The two ports A and B are 300 kilometers apart. If ship A sails from A to B on a stable water surface, and ship B sails from B to A at the same time, the two ships meet at C. If ship B sails from A to B, ship A sails from B to A at the same time, and the two ships meet at D, and C and D are 30 kilometers apart. Suppose the speed of ship A is 27 kilometers per hour, then the speed of ship B is () kilometers per hour?

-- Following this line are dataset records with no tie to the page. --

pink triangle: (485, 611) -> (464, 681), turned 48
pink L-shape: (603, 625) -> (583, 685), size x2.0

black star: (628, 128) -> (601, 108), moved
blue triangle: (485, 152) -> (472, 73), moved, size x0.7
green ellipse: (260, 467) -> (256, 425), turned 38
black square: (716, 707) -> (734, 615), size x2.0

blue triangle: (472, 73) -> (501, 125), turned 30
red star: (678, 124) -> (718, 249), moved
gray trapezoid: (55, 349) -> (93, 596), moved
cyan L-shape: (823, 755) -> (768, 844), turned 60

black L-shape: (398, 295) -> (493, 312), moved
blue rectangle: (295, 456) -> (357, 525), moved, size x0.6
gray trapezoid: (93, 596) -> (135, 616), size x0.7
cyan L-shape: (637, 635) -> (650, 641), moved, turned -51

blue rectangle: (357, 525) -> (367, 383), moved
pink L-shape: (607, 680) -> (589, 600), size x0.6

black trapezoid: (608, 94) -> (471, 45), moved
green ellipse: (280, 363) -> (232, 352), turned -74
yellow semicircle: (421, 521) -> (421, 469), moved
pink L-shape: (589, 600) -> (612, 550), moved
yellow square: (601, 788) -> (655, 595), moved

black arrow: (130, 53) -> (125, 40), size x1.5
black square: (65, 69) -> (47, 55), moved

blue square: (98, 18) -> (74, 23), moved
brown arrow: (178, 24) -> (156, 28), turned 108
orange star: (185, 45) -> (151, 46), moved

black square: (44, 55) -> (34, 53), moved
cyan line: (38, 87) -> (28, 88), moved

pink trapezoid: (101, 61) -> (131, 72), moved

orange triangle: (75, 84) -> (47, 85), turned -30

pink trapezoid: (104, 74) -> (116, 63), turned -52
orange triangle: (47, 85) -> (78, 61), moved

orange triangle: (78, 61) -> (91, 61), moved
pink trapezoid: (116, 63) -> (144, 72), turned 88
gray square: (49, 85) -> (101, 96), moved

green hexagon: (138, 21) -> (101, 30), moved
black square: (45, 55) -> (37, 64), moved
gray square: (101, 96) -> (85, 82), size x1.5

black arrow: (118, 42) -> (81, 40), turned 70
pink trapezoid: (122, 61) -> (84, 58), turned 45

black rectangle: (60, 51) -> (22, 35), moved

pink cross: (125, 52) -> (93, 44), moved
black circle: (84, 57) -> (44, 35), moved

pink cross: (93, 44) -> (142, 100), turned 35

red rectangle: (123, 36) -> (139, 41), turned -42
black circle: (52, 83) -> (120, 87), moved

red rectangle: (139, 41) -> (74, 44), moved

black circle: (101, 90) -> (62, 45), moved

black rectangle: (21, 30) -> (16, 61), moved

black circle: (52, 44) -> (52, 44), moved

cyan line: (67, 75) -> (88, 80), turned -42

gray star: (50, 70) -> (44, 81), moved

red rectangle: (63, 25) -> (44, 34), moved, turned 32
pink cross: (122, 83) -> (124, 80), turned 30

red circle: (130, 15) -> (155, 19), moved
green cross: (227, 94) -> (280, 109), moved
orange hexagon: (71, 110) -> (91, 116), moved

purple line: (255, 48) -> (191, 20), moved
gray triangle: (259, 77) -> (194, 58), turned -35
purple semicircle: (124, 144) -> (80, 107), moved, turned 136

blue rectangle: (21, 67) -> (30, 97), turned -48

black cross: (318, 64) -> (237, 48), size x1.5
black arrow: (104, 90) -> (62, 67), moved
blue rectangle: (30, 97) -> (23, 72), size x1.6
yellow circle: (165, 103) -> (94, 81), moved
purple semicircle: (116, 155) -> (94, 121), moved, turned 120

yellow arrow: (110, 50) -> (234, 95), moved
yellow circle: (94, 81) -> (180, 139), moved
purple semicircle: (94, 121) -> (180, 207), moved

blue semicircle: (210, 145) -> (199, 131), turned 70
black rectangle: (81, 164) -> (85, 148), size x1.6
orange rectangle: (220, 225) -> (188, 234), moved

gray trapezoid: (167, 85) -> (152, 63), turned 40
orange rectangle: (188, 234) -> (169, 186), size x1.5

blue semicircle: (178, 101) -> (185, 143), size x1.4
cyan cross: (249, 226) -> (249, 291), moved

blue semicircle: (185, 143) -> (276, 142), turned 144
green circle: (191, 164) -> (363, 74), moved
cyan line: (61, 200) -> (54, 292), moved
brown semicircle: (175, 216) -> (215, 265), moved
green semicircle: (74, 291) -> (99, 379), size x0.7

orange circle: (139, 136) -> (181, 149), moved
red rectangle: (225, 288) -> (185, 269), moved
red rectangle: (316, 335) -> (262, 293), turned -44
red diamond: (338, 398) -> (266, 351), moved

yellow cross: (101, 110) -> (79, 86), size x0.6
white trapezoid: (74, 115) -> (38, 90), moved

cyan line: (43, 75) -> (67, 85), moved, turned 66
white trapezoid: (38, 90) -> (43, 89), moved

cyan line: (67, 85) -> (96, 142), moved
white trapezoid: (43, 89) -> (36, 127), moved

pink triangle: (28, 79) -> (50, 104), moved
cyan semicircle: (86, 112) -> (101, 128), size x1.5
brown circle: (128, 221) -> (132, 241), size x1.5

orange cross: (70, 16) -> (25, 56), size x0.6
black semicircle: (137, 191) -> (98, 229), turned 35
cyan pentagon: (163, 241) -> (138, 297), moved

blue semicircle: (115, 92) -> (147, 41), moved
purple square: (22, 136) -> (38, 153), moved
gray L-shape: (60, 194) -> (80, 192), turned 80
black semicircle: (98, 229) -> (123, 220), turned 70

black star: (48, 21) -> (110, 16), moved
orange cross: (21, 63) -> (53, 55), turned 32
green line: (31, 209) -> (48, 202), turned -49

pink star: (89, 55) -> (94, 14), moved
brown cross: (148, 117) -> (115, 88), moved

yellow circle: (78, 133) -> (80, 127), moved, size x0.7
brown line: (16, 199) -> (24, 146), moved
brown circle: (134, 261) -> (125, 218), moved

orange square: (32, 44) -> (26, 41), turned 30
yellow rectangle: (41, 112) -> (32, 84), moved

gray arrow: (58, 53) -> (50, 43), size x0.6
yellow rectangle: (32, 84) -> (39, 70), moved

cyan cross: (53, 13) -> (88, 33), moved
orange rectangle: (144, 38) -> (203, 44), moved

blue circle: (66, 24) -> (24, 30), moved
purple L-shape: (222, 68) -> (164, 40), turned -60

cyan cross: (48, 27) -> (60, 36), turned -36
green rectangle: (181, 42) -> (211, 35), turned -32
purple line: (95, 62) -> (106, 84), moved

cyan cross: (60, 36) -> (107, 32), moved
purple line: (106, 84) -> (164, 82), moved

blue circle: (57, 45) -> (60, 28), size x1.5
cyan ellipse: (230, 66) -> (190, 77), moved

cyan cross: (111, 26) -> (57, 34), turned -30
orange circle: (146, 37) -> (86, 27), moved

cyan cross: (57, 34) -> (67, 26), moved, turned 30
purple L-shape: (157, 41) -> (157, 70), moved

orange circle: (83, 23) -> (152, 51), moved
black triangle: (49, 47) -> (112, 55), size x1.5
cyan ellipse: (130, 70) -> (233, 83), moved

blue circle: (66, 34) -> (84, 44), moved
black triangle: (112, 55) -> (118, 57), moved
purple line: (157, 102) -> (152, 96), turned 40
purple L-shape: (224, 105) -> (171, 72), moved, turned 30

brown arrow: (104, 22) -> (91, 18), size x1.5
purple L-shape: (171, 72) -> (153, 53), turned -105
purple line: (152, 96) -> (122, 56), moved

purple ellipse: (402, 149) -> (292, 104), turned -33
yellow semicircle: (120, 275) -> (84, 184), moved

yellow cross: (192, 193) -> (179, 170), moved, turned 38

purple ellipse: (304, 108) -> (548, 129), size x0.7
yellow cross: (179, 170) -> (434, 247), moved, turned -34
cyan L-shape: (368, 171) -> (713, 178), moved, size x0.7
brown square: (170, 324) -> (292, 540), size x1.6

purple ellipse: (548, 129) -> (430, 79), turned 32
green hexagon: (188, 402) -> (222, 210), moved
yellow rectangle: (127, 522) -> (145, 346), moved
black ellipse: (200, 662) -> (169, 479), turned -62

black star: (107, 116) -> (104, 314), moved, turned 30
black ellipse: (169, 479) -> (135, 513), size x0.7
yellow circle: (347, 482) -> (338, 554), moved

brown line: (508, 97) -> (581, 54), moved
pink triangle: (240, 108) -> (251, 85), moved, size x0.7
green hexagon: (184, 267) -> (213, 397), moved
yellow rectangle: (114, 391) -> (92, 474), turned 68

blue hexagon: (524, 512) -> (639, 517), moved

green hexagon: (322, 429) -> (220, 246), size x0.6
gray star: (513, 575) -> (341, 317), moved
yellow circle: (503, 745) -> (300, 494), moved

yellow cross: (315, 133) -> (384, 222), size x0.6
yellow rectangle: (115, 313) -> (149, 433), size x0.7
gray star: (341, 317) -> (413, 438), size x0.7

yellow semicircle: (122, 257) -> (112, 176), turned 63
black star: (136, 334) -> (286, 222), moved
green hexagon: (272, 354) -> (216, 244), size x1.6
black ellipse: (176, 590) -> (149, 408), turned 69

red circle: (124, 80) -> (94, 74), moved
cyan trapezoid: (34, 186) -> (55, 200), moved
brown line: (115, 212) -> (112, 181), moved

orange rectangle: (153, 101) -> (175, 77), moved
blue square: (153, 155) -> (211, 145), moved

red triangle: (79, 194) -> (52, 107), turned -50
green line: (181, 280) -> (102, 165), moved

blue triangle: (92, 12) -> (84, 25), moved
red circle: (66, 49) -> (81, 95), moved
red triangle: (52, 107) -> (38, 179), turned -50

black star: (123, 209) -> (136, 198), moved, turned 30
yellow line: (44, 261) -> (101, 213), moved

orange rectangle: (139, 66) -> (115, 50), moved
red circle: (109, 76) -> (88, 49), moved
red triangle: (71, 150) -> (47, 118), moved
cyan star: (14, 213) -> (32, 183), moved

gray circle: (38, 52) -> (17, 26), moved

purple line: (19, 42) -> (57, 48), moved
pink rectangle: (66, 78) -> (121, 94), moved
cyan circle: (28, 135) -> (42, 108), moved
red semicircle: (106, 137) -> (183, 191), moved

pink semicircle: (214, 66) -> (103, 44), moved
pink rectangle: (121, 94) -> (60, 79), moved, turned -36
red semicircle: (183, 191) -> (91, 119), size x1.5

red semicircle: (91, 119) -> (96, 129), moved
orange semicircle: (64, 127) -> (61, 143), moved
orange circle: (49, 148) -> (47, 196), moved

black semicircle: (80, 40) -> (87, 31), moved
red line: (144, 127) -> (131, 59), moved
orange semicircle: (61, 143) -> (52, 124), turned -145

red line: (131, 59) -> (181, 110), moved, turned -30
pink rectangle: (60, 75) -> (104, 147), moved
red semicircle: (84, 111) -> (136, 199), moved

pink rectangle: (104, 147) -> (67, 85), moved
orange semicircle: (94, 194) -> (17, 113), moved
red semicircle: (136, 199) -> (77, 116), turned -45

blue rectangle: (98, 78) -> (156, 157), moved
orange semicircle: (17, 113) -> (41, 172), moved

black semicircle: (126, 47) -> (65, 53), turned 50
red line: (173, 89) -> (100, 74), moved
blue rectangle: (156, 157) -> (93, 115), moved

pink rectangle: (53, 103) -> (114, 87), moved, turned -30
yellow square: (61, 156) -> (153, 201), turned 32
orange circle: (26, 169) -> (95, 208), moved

Suppose the speed of ship B is X and the current speed is V, because it takes the same time for two ships to meet, so there are

Meeting for the first time: AC/(27+V) = (300-AC)/(X-V)- >

-& gt； AC(x-v)=(300-AC)(27+v)-& gt；

-& gt； AC[(x-v)+(27+v)]=300(27+v) ->

-& gt； AC(27+x)= 300(27+v)………………………………( 1)

Second meeting: ad/(x+v) = (300-ad)/(27-v)- >

-& gt； A.D. (27-V) = (300-AD) (X+V)->

-& gt； AD[(27-v)+(x+v)]= 300(x+v)-& gt；

-& gt； AD(27+x)= 300(x+v)……………………………………(2)

( 1)-(2)-& gt；

-& gt； (AC-AD)(27+x)= 300[(27+v)-(x-v)]-& gt；

-& gt； (AC-AD)(27+x)=300(27-x)

Because |AC-AD|=30, there is.

1) If AC-AD=30, then

30(27+x)=300(27-x) ->

-& gt； 27+x = 270- 10x->；

-& gt； 1 1x = 243-& gt；

-& gt； x=243/ 1 1

2) If AD-AC=30, (AC-AD=-30), then

-30(27+x)=300(27-x) ->

-27-x = 270- 10x-& gt；

-& gt； 9x = 297->；

x=33

To sum up, the speed of ship B is either 243/ 1 1 (km/h) or 33 (km/h).

Downstream velocity = still water velocity+current velocity

Backward speed = still water speed-water flow speed

Then (downstream speed-upstream speed) /2= (still water speed+water flow speed-still water speed+water flow speed) /2= water flow speed.